La garde de la chose suppose l'autonomie du gardien, afin que la garde soit exercée en toute indépendance. Ainsi, aucune consigne ne doit avoir été donnée à la personne qui utilise la chose.
Toutefois, il y a transfert de garde dès lors que l'utilisateur a pris lui-même l'initiative de monter à l'échelle, hors du pouvoir de contrôle de son gardien initial.
En l'espèce, il résulte de l'attestation de M. Z que celui-ci a invité M. I à visiter le chantier situé au domicile de M. et Mme B
M. I a pris l'initiative d'utiliser l'échelle de meunier donnant accès aux combles et a chuté, alors qu'il était seul et qu'il a emprunté l'escalier, à la descente, face aux marches.
Dans ces circonstances de pure expression de volonté, il y a lieu de retenir le transfert de la garde de l'échelle de meunier à M. I, alors qu'il n'est pas démontré que l'installation inerte, dans une habitation privée, aux fins d'accès provisoire à un lieu de chantier, présentait un caractère anormal.
Le rôle causal de la chose - à ce moment sous la garde de son utilisateur d'initiative - dans la chute survenue n'est pas alors démontrée, s'agissant de l'utilisation d'une échelle de meunier.
Le jugement sera en conséquence confirmé en ce qu'il a débouté de leurs demandes M. I et la société BPCE Assurances d'une part, la Caisse Primaire d'Assurance Maladie de la Vienne d'autre part.
Sur les dépens et l'application de l'article 699 du Code de procédure civile :
Il résulte de l'article 696 du Code de procédure civile que " La partie perdante est condamnée aux dépens, à moins que le juge, par décision motivée, n'en mette la totalité ou une fraction à la charge d'une autre partie. (...). "
Compte tenu de la solution apportée au présent litige, les dépens d'appel seront fixés à la charge de M. D L I et de la société SA BPCE Assurances.
Sur l'application de l'article 700 du Code de procédure civile :
Il n'est pas inéquitable de dire, comme le premier juge, que chaque partie conservera la charge de ses propres frais irrépétibles sur le fondement de l'article 700 du Code de procédure civile en cause d'appel.
Par ces motifs, Confirme le jugement en toutes ses dispositions.
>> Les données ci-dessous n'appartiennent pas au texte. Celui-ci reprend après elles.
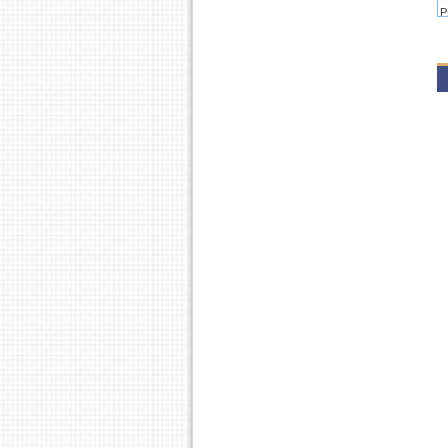
P
P
P
2
P
P
P
P
2
P
P
P
P
P
P
P
P
P
2
P
P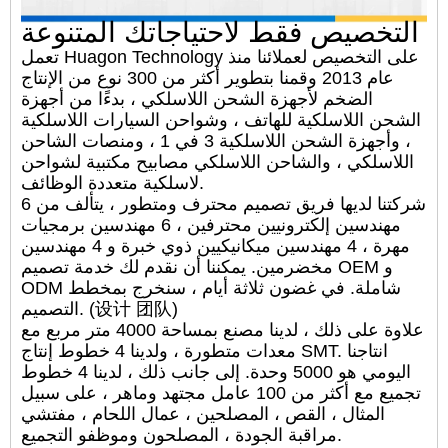
التخصيص فقط لاحتياجاتك المتنوعة
تعمل Huagon Technology على التخصيص لعملائنا منذ
عام 2013 وقمنا بتطوير أكثر من 300 نوع من الإنتاج
الضخم لأجهزة الشحن اللاسلكي ، بدءًا من أجهزة
الشحن اللاسلكية للهاتف ، وشواحن السيارات اللاسلكية
، وأجهزة الشحن اللاسلكية 3 في 1 ، ومنصات الشاحن
اللاسلكي ، والشاحن اللاسلكي مصابيح مكتبية لشواحن
لاسلكية متعددة الوظائف.
شركتنا لديها فريق تصميم محترف ومتطور ، يتألف من 6
مهندسين إلكترونيين محترفين ، 6 مهندسين برمجيات
مهرة ، 4 مهندسين ميكانيكيين ذوي خبرة و 4 مهندسين
مخضرمين. يمكننا أن نقدم لك خدمة تصميم OEM و
ODM شاملة. في غضون ثلاثة أيام ، سنخرج بمخطط
التصميم. (设计 团队)
علاوة على ذلك ، لدينا مصنع بمساحة 4000 متر مربع مع
معدات متطورة ، ولدينا 4 خطوط إنتاج SMT. انتاجنا
اليومي هو 5000 وحدة. إلى جانب ذلك ، لدينا 4 خطوط
تجميع مع أكثر من 100 عامل مجتهد وماهر ، على سبيل
المثال ، القص ، المصلحين ، عمال اللحام ، مفتشي
مراقبة الجودة ، المصلحون وموظفو التجميع.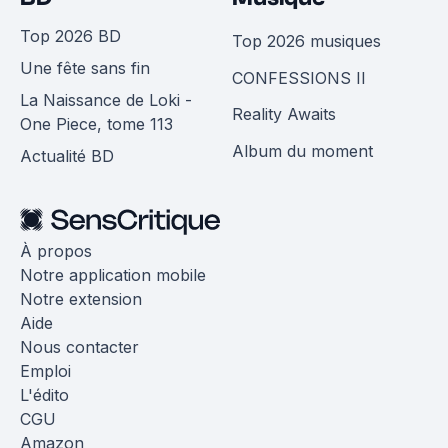
Top 2026 BD
Top 2026 musiques
Une fête sans fin
CONFESSIONS II
La Naissance de Loki -
Reality Awaits
One Piece, tome 113
Album du moment
Actualité BD
À propos
Notre application mobile
Notre extension
Aide
Nous contacter
Emploi
L'édito
CGU
Amazon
Y ajoutant, Déboute les parties de leurs autres demandes plus amples ou contraires. Dit que chaque partie conservera la charge de ses propres frais irrépétibles sur le fondement de l'article 700 du Code de procédure civile. Condamne M. D L I et de la société SA BPCE Assurances aux dépens d'appel, étant rappelé que les dépens de première instance restent répartis ainsi que décidé par le premier juge.